Apfelbaum J D, Caravati E M, Kerns W P, Bossart P J, Larsen G
Division of Emergency Medicine, University of Utah School of Medicine, Salt Lake City, USA.
Ann Emerg Med. 1995 May;25(5):631-5. doi: 10.1016/s0196-0644(95)70176-1.
To evaluate the cardiovascular effects of carbamazepine in patients presenting to the emergency department.
A retrospective case series from February 1, 1985, to July 30, 1993.
Six urban EDs.
Seventy-two adult and pediatric patients with serum carbamazepine concentrations greater than 12 micrograms/mL and concurrent 12-lead ECGs.
The mean carbamazepine level was 24 micrograms/mL (range, 12.6 to 55 micrograms/mL). Minor ECG abnormalities were noted but no clinically significant arrhythmias were found. No correlation was found between carbamazepine concentration and heart rate or PR, QRS, or corrected QT intervals.

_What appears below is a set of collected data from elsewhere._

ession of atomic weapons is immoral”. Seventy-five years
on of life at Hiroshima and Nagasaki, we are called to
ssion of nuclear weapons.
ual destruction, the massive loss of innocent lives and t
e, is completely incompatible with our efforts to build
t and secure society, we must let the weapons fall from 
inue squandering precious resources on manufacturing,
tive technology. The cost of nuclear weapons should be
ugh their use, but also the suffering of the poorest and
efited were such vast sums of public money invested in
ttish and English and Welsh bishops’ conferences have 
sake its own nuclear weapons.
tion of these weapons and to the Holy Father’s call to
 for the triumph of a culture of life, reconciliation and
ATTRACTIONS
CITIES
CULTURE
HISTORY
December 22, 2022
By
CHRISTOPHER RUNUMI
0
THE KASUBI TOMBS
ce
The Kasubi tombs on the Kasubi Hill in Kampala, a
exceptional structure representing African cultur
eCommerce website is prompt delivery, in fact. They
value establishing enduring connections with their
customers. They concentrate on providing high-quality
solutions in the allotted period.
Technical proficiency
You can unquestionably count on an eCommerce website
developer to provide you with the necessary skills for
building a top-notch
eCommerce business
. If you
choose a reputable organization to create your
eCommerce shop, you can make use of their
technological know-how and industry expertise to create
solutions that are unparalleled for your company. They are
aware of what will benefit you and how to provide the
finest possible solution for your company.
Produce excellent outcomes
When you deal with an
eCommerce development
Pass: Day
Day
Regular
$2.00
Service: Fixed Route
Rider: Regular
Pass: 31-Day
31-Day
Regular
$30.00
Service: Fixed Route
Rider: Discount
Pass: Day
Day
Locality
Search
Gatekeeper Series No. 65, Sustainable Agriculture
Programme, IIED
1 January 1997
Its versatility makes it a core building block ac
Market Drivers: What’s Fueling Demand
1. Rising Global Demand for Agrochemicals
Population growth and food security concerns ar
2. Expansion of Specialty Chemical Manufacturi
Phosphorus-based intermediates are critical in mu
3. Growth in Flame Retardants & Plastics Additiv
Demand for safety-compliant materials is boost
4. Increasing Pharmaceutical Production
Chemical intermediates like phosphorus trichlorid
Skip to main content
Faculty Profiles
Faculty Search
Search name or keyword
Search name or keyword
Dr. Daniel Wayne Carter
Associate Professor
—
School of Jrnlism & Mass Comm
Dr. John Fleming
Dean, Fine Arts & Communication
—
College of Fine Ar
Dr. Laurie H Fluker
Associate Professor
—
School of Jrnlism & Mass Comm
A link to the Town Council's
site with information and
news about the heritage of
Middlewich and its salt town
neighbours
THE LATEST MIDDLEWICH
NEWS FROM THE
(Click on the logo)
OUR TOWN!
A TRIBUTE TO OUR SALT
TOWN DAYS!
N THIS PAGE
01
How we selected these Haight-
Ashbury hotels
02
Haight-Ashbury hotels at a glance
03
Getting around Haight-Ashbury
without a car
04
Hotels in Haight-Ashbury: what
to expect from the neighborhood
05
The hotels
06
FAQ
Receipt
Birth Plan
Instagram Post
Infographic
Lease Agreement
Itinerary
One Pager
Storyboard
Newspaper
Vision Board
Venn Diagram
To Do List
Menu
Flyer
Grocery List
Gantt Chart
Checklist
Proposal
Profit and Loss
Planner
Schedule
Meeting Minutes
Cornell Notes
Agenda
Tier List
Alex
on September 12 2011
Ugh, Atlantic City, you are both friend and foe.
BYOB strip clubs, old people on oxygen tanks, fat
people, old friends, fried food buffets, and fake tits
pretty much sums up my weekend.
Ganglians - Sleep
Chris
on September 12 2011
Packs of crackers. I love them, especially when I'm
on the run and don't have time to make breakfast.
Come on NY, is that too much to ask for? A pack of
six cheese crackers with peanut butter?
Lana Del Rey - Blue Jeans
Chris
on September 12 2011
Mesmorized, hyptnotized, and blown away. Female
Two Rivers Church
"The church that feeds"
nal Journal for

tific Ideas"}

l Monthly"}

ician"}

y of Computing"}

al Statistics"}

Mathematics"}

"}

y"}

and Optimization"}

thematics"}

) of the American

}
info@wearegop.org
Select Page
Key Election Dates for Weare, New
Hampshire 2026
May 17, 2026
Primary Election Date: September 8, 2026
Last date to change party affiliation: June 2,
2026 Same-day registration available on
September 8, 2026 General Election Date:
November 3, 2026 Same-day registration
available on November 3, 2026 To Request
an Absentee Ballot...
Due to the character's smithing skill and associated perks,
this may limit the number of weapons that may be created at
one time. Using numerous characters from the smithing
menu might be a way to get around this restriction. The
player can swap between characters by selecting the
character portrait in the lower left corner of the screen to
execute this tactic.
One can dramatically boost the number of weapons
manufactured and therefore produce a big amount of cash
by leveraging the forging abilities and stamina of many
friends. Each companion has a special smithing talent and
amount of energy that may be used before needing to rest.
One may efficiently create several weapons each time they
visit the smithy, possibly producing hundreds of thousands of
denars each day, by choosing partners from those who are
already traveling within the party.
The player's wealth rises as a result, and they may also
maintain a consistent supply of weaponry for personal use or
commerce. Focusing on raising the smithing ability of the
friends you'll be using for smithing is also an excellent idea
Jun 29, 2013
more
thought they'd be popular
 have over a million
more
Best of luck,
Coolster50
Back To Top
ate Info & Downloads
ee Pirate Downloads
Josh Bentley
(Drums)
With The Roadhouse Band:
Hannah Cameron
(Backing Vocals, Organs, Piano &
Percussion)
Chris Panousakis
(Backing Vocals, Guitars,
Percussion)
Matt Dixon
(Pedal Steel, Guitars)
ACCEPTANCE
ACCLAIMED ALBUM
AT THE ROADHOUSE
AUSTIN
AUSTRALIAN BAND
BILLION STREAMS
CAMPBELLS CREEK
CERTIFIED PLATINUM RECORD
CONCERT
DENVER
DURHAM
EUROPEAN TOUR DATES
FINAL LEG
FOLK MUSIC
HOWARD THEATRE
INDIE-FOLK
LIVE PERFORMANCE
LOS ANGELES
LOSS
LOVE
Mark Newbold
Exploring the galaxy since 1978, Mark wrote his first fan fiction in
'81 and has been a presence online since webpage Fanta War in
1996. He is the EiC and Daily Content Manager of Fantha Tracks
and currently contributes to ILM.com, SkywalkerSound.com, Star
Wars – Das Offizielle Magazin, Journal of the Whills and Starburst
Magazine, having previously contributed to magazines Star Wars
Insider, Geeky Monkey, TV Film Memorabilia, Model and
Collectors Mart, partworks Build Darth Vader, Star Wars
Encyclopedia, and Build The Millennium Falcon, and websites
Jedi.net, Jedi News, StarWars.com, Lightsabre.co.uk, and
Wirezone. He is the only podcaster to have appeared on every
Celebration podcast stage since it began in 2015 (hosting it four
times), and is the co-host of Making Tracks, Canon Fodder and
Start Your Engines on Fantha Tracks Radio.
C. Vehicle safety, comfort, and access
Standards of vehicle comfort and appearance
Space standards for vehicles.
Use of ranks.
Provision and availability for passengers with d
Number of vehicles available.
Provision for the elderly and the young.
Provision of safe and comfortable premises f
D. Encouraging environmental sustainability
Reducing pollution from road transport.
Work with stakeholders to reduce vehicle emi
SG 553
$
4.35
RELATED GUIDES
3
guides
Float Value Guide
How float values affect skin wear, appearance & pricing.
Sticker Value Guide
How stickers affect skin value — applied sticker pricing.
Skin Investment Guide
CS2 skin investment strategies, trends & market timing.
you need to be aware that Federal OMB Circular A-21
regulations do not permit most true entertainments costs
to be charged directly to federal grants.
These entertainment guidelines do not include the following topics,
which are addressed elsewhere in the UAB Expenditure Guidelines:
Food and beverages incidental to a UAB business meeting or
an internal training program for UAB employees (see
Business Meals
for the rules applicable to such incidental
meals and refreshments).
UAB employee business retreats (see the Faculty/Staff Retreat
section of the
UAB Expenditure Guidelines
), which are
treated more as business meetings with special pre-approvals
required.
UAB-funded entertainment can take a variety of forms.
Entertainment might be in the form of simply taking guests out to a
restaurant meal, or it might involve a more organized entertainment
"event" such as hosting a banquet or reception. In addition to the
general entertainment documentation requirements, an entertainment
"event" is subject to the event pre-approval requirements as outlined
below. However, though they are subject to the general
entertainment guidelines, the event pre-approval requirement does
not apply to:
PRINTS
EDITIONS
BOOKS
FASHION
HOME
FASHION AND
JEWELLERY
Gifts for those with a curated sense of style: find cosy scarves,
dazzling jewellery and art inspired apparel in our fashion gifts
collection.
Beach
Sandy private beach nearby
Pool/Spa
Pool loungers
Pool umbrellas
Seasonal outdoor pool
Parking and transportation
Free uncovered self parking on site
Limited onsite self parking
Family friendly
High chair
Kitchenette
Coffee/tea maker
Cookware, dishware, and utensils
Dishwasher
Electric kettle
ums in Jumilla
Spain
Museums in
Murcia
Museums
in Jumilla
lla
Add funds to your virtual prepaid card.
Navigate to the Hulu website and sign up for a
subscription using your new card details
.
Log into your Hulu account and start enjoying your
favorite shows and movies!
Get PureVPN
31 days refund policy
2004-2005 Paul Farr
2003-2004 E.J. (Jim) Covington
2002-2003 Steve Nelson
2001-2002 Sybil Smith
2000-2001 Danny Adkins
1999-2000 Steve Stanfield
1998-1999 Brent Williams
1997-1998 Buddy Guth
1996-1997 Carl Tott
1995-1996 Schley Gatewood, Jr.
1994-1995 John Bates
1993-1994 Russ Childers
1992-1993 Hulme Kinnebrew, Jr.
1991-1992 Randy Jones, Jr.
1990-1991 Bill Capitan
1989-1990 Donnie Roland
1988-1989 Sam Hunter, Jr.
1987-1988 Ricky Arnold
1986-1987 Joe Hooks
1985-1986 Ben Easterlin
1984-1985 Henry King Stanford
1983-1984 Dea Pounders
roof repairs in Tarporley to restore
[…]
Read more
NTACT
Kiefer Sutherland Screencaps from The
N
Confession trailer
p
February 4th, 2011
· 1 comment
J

Four adult patients had transient hypotension.
Clinically significant cardiovascular toxicity occurs rarely in patients with toxic carbamazepine concentrations. ECG findings do not correlate with serum carbamazepine concentration.
评估卡马西平对急诊患者心血管系统的影响。
一项回顾性病例系列研究,时间跨度为1985年2月1日至1993年7月30日。
六家城市急诊科。
72例成年和儿科患者,其血清卡马西平浓度大于12微克/毫升,并同时进行了12导联心电图检查。
卡马西平平均水平为24微克/毫升(范围为12.6至55微克/毫升)。记录到轻微的心电图异常,但未发现具有临床意义的心律失常。未发现卡马西平浓度与心率或PR、QRS或校正QT间期之间存在相关性。四名成年患者出现短暂性低血压。
卡马西平浓度中毒的患者很少发生具有临床意义的心血管毒性。心电图表现与血清卡马西平浓度无关。